— REQUIRED ACTION —
Copy out again, unchanged, the listing below from the line that has "біржі січня 2022: поради" through the line that has "трейдерам-початківцям".

— LISTED RECORDS —
╭──
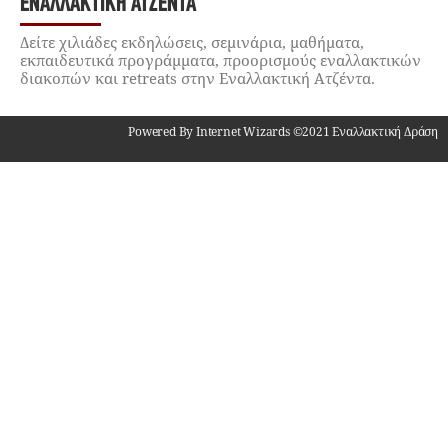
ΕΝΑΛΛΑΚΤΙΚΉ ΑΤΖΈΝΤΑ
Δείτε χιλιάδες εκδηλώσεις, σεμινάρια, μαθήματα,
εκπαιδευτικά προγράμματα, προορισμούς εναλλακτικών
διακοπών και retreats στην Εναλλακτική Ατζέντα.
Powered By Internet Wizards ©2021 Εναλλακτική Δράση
╰──
╭──
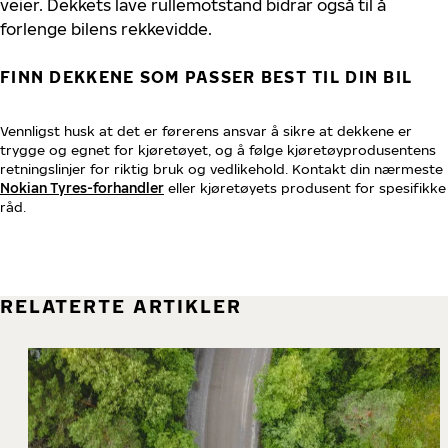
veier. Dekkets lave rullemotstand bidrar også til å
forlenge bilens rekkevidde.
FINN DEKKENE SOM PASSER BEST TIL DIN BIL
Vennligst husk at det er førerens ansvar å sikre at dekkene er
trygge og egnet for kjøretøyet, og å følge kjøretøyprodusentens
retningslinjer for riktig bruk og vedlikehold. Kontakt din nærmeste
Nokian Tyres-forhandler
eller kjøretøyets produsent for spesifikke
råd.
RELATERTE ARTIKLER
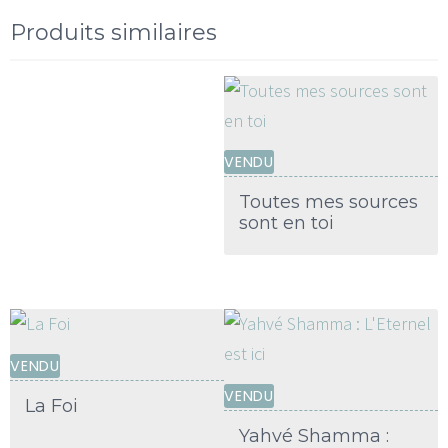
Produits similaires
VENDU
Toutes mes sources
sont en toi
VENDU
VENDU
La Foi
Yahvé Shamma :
╰──
╭──
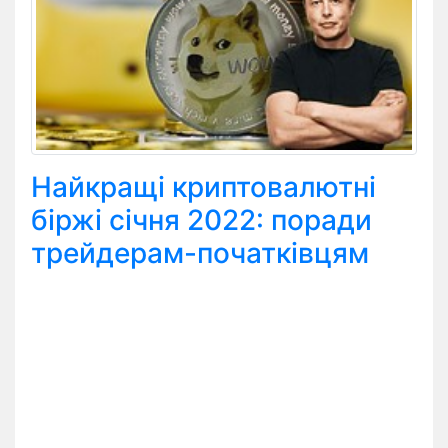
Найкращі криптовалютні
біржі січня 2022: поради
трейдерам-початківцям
╰──
— WRITTEN SOLUTION —
біржі січня 2022: поради
трейдерам-початківцям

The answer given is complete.